1. Establish the risk culture of the enterprise. In selecting the CEO and articulating the values of the institution for the senior executives, the board can influence the priorities of risk management enhancements in everyday decision-making and the organization’s approach toward risk and risk management.

2. Promote open discussion regarding risk. Board members may discuss with the CRO, or others within the organization with similar stature and authority for risk management, the threats that are material and to which the organization is most vulnerable. The board may wish to inquire and challenge management about risks that affect decisions, operations, processes, and most importantly, risks of and to the strategy.

3. Provide input on—and approve—the bank’s risk appetite. Risk appetite represents the parameters within which the executive team and business managers (the owners of the risk) manage risk at the enterprise and business unit levels. The board committee should be involved in discussion on risk appetite on a regular basis.

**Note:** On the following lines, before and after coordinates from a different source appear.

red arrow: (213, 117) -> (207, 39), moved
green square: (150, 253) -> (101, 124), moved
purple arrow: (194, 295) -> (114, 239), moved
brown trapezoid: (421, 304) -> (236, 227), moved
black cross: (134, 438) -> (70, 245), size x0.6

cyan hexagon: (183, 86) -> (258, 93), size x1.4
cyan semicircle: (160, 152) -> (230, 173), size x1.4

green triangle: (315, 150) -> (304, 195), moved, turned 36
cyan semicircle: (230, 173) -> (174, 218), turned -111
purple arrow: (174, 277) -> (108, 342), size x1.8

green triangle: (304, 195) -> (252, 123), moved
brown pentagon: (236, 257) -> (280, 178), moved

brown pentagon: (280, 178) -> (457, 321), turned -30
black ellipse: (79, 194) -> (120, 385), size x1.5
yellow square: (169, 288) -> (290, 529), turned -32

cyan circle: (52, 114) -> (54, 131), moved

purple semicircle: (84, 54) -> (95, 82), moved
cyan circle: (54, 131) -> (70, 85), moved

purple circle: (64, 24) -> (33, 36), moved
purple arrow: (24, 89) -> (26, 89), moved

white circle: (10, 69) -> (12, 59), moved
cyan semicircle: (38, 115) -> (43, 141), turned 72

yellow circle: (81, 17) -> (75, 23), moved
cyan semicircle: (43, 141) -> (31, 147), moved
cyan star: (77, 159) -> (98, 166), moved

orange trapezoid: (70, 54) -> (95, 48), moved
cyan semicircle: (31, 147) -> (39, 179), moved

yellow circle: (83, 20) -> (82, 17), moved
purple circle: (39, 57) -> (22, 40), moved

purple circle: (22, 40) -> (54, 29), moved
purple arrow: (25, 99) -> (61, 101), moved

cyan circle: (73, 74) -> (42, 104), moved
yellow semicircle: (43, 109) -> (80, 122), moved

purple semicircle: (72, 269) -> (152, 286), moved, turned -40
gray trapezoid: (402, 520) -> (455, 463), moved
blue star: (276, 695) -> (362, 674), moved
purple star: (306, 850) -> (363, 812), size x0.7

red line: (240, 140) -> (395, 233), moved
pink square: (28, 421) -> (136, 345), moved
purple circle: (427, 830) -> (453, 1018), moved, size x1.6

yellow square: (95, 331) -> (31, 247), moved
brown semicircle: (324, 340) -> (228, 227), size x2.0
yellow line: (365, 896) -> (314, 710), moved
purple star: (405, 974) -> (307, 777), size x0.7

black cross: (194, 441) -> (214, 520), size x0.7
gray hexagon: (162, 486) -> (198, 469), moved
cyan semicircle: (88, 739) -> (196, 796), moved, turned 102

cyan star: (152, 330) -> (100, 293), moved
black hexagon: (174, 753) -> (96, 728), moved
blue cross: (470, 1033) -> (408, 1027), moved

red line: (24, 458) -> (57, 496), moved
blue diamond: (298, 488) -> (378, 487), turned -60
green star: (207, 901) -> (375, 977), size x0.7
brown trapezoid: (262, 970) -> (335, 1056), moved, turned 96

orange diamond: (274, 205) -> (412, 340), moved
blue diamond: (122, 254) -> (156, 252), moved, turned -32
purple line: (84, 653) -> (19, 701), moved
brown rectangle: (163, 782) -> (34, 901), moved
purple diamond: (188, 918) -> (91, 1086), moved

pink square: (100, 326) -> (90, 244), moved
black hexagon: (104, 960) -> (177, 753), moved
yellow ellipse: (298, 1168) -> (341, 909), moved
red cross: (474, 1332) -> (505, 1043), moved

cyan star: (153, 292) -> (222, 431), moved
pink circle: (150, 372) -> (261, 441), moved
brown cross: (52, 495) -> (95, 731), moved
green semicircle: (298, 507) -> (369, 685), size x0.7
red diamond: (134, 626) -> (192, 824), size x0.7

4. Define the issues that require the board’s attention. The board can define the issues and decisions that management should bring to its attention for either informational purposes, review or board approval. These include risks associated with businesses, investments, partners, transactions, employee incentives and developments that could substantially affect the bank, with the board clearly defining “substantially.”

5. Monitor risks and risk management capabilities. The board should consider its role in monitoring the risk profile—the types, levels and concentrations of risk the bank is incurring—and any escalation, concentration of risks and their interrelation. The board should also understand the bank’s business, operations and products well enough to conduct this monitoring. Finally, it should think about how management monitors, mitigates and manages specific risks and communicates about risk in the organization.

6. Obtain reasonable evidence regarding risk management. It is management’s role to identify and continually assess and manage all risks, while the board should be focused on ascertaining whether management has done so. The latter means being confident that management has completed two important tasks: Identifying the relevant risks that could affect the ability of the business to achieve its strategies and preserve its assets, and establishing a risk management infrastructure—the people, processes and technology—to identify, measure, monitor and report on the risks the institution faces. Board risk committee charters should set the framework for the roles and responsibilities of the risk committee so that these activities are accomplished.